Agentjacking: AI Coding Assistants Fall Prey to Exploits Through Error Monitoring Services

On June 17, the Threat Labs team at Tenet Security, a startup specializing in AI-agent security that has recently emerged from stealth, detailed a novel attack vector they have termed "agentjacking." This sophisticated exploit targets AI coding agents by leveraging seemingly innocuous error reports within Sentry, a widely adopted error-monitoring service. The attack circumvents traditional security measures by exploiting the inherent trust AI agents place in data provided through established integration protocols, turning them into unwitting execution engines for malicious commands without the need for malware or compromised credentials.

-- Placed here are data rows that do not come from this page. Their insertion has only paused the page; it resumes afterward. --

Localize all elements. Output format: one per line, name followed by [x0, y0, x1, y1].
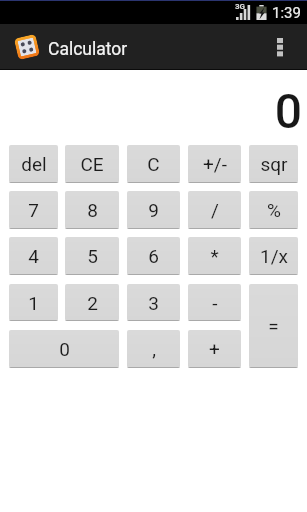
button[interactable]: 0 [9, 330, 119, 368]
staticText: 1:39 [272, 4, 301, 22]
staticText: Calculator [48, 39, 128, 60]
button[interactable]: * [188, 237, 241, 275]
button[interactable]: 9 [127, 191, 180, 229]
button[interactable]: % [249, 191, 298, 229]
staticText: 9 [148, 199, 159, 221]
button[interactable]: Calculator, home [0, 24, 140, 69]
button[interactable]: 1 [9, 284, 58, 321]
button[interactable]: 3 [127, 284, 180, 321]
staticText: 3G [235, 2, 246, 11]
button[interactable]: + [188, 330, 241, 368]
staticText: C [147, 153, 160, 175]
staticText: , [152, 338, 156, 360]
staticText: = [268, 315, 279, 337]
staticText: 8 [87, 199, 98, 221]
button[interactable]: 7 [9, 191, 58, 229]
staticText: CE [80, 153, 104, 175]
staticText: 2 [87, 292, 98, 314]
button[interactable]: 4 [9, 237, 58, 275]
button[interactable]: sqr [249, 145, 298, 183]
staticText: * [210, 245, 219, 267]
button[interactable]: 1/x [249, 237, 298, 275]
button[interactable]: = [249, 284, 298, 368]
staticText: + [209, 338, 220, 360]
staticText: 0 [59, 338, 70, 360]
button[interactable]: 2 [65, 284, 119, 321]
staticText: 3 [148, 292, 159, 314]
button[interactable]: 8 [65, 191, 119, 229]
button[interactable]: / [188, 191, 241, 229]
staticText: - [212, 292, 218, 314]
button[interactable]: 6 [127, 237, 180, 275]
staticText: 7 [28, 199, 39, 221]
button[interactable]: CE [65, 145, 119, 183]
staticText: +/- [203, 153, 227, 175]
staticText: 4 [28, 245, 39, 267]
staticText: 0 [0, 83, 302, 139]
button[interactable]: C [127, 145, 180, 183]
button[interactable]: - [188, 284, 241, 321]
button[interactable]: , [127, 330, 180, 368]
staticText: del [21, 153, 47, 175]
button[interactable]: +/- [188, 145, 241, 183]
staticText: 5 [87, 245, 98, 267]
staticText: / [211, 199, 219, 221]
staticText: 6 [148, 245, 159, 267]
button[interactable]: del [9, 145, 58, 183]
staticText: 1 [28, 292, 39, 314]
button[interactable]: More options [253, 24, 307, 69]
staticText: % [267, 199, 281, 221]
staticText: 1/x [260, 245, 288, 267]
staticText: sqr [260, 153, 288, 175]
button[interactable]: 5 [65, 237, 119, 275]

The core of the agentjacking attack lies in its deceptive simplicity. Attackers exploit the way AI coding agents, often integrated with external services via protocols like the Model Context Protocol (MCP), interpret data. These agents are designed to treat information received from integrated services as authoritative guidance. In this scenario, a forged error report injected into Sentry can be mistaken by an AI agent for a genuine issue requiring a fix, leading it to execute commands embedded within the fabricated report. This method is analogous to a building contractor receiving a forged work order that directs them to perform a specific, potentially harmful, task, trusting the system implicitly without questioning the source of the request.

The Vulnerability: Sentry DSNs and AI Agent Trust

At the heart of this vulnerability is the design of Sentry’s Data Source Name (DSN). A DSN is a write-only credential intended to allow applications to report errors without exposing sensitive project details. Sentry explicitly documents DSNs as safe to embed directly into frontend JavaScript code, as they are designed to be public and only require the DSN itself for authentication at the ingestion endpoint. This design choice, while effective for human-operated error monitoring, creates a critical opening when AI agents process the same data.

When an AI agent, operating under the assumption of data integrity from its integrated services, encounters a Sentry error report containing a crafted malicious command disguised as a resolution, it lacks the inherent human discernment to differentiate between legitimate data and an instruction to execute. The agent processes the data provided through the MCP as guidance, regardless of its origin or context. This fundamental limitation of current AI models, rather than a configuration error, is the primary enabler of agentjacking. The combination of a publicly accessible DSN, which allows attackers to write to the data stream, and an AI agent’s inherent trust in its connected services, forms a potent threat.

The Attack Chain: A Step-by-Step Deception

The agentjacking attack unfolds through a meticulously orchestrated series of seemingly ordinary steps, making it difficult to detect at any individual stage.

1. Locating the DSN

The initial phase involves the attacker identifying a target organization’s Sentry DSN. Sentry’s guidance on embedding DSNs in frontend JavaScript means they are often exposed in production websites. Attackers can discover these DSNs through various methods, including targeted queries on services like Censys, which scans the internet for connected devices and services, or by searching public code repositories like GitHub.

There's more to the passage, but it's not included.